The problem with early neutral evaluation is this: it’s a prediction.
An early neutral evaluator is an expert, who is trying to predict what a judge, jury or appellate court will decide about the merits of a dispute.
Early Neutral Evaluation – A Tricky Business
Prognostication is always a tricky business. And attempting an early neutral evaluation of the merits of a lawsuit is no exception. Here are some adages on the subject of predicting future developments:
–“Prediction is difficult, especially if it’s about the future” (from Nils Bohr, Nobel laureate in physics).
–“Those who have knowledge, don’t predict. Those who predict, don’t have knowledge” (from Lao Tzu, ancient Chinese poet).
–“I always avoid prophesying beforehand because it is much better to prophesy after the event has already taken place” (from Winston Churchill).
–“Prophesy is a good line of business, but it is full of risks” (from Mark Twain).
–“Forecasting is the art of saying what will happen, and then explaining why it didn’t” (Anonymous).
Whenever I’m tempted to predict what a judge will decide in a particular case, I remember a series of events from many years ago that went something like this:
–A bankruptcy judge rules in favor of one party, based upon a finding that “XYZ is clearly true.” The losing party appeals.
–The bankruptcy appellate panel affirms, based upon a finding that “XYZ is clearly true.” The losing party appeals, again.

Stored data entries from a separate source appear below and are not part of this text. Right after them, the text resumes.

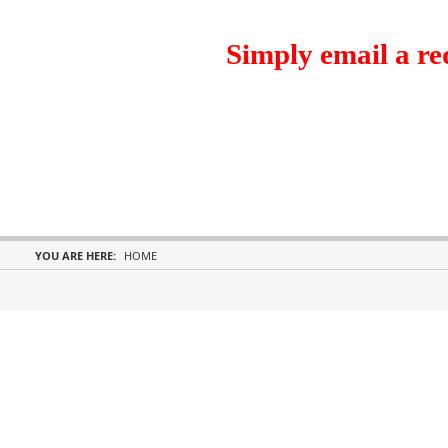
Simply email a re
YOU ARE HERE:
HOME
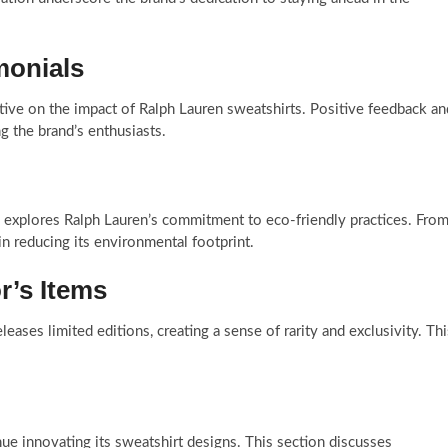
monials
ive on the impact of Ralph Lauren sweatshirts. Positive feedback an
 the brand’s enthusiasts.
on explores Ralph Lauren’s commitment to eco-friendly practices. Fro
in reducing its environmental footprint.
r’s Items
leases limited editions, creating a sense of rarity and exclusivity. Thi
nue innovating its sweatshirt designs. This section discusses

–At oral argument before the circuit court of appeals, the first question from a circuit judge begins with this comment: “The problem with this case is that XYZ is NOT true.”
So . . . rewind, hypothetically, to an early neutral evaluation in the same case before trial. In light of the judicial actions noted above, what could an early neutral evaluator possibly say or predict that would be beneficial to anyone in this dispute? Perhaps the evaluator could say the case is a toss-up? But neither the trial judge nor the BAP judges – nor the circuit judge, for that matter – view the case as a toss-up.

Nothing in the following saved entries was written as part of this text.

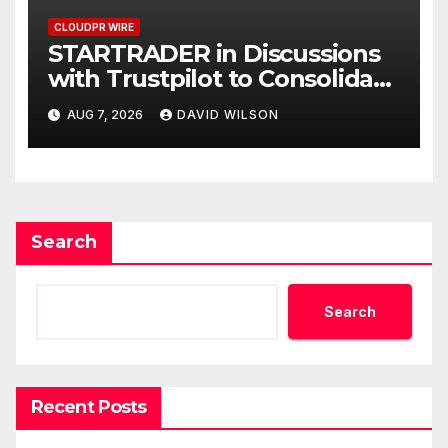
CLOUDPR WIRE
STARTRADER in Discussions
with Trustpilot to Consolidate
Review Profiles
AUG 7, 2026
DAVID WILSON
Search
Search
Recent Posts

I’d love to see some academic studies on cases in which, (i) a mediator or evaluator provides an explicit and direct evaluation, but (ii) settlement does not occur, and the case is decided by a judge or jury or appellate court. I’d like to know how accurate the pre-trial evaluations prove to be in light of ultimate results. And, by the way, I have no prediction on what such a study might show.
Mediator Actions – Neutrality While Assisting in Evaluations
Mediators can help parties evaluate the merits of their own case, without actually providing an evaluation. And this is consistent with neutrality. For example:
–A mediator can maintain neutrality, while helping each parties recognize risks, with one or more of the following comments:
“I know you feel strongly about the merits of your case. But the other party expresses the same strength of feeling about the merits of their case. And you can’t both be right. Here’s what they are saying about difficulties for your case: ____________. What’s your response to that?”

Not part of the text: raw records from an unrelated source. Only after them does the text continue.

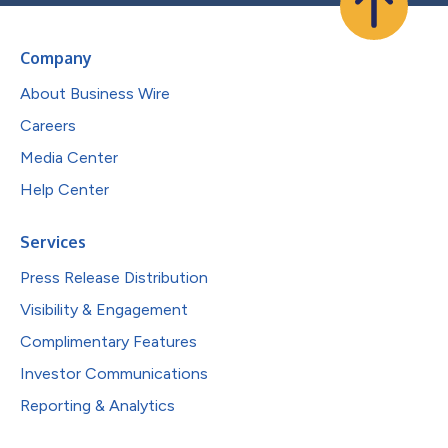
Company
About Business Wire
Careers
Media Center
Help Center
Services
Press Release Distribution
Visibility & Engagement
Complimentary Features
Investor Communications
Reporting & Analytics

“Trials are a high-risk proposition: it’s a ‘box of chocolates’ sort of thing. You can be prepared and confident, but once you walk in the courthouse door for trial, it’s the mother-of-all play-it-by-ears. You never know what will happen.”
“Bad things—and other surprises—can and do happen. As a litigator, I’ve been surprised [even shocked] many times at litigation results, in both good and bad ways. What would be the effect of a bad surprise for you in this case?”
“You express confidence that the Judge will rule in your favor on this. But what if the Judge ‘gets it wrong’ from your perspective? Judges are often wrong, and judicial rulings get reversed on appeal all the time. And what might the ramifications be for you in this case, if the judge [from your perspective] gets it wrong?”
–A factual comment by the mediator about prior experiences can still be neutral. Such a comment is not an evaluation – it is an observation of fact. For example, a mediator might say to a party in caucus, and still remain neutral:
“I’ve reviewed hundreds of cases like this, but I’ve never seen one with the result you are seeking. Your case might be different or an exception, but I haven’t seen it.”
“One of the cases you are relying upon has been overruled.”
“I’ve heard this judge say from the bench at least a dozen times: ‘_______.’”
–An unusual (but not rare) circumstance is this: an attorney’s client holds an unrealistic view of the merits and risks of the case and won’t listen to the attorney’s counsel. So the attorney asks the mediator to help the client develop a more-accurate understanding of the case.
Such a circumstance is, I believe, an exception to the usual no-evaluation rule for mediators. That’s because the mediator is supporting the attorney and not promoting a contrary position, and the mediator is doing so in private. That’s still a posture of neutrality.
By contrast, a statement of evaluation looks like this:
“I believe you will lose on that argument, and you should adjust your settlement position accordingly.”
When a mediator gives such an evaluation on the merits of the dispute, a common reaction (particularly when the evaluation is unsolicited) from parties on the negative-side of the evaluation is something like this:
–“Who do you think you are, god or something?”
Early neutral evaluators face limitations, because their evaluations are nothing more than predictions of what a judge, jury or appellate court will do.
Mediators, on the other hand, can maintain neutrality, while providing assistance, in helping the parties do their own case evaluations.
–The latter, I suggest, is better than the former: by far!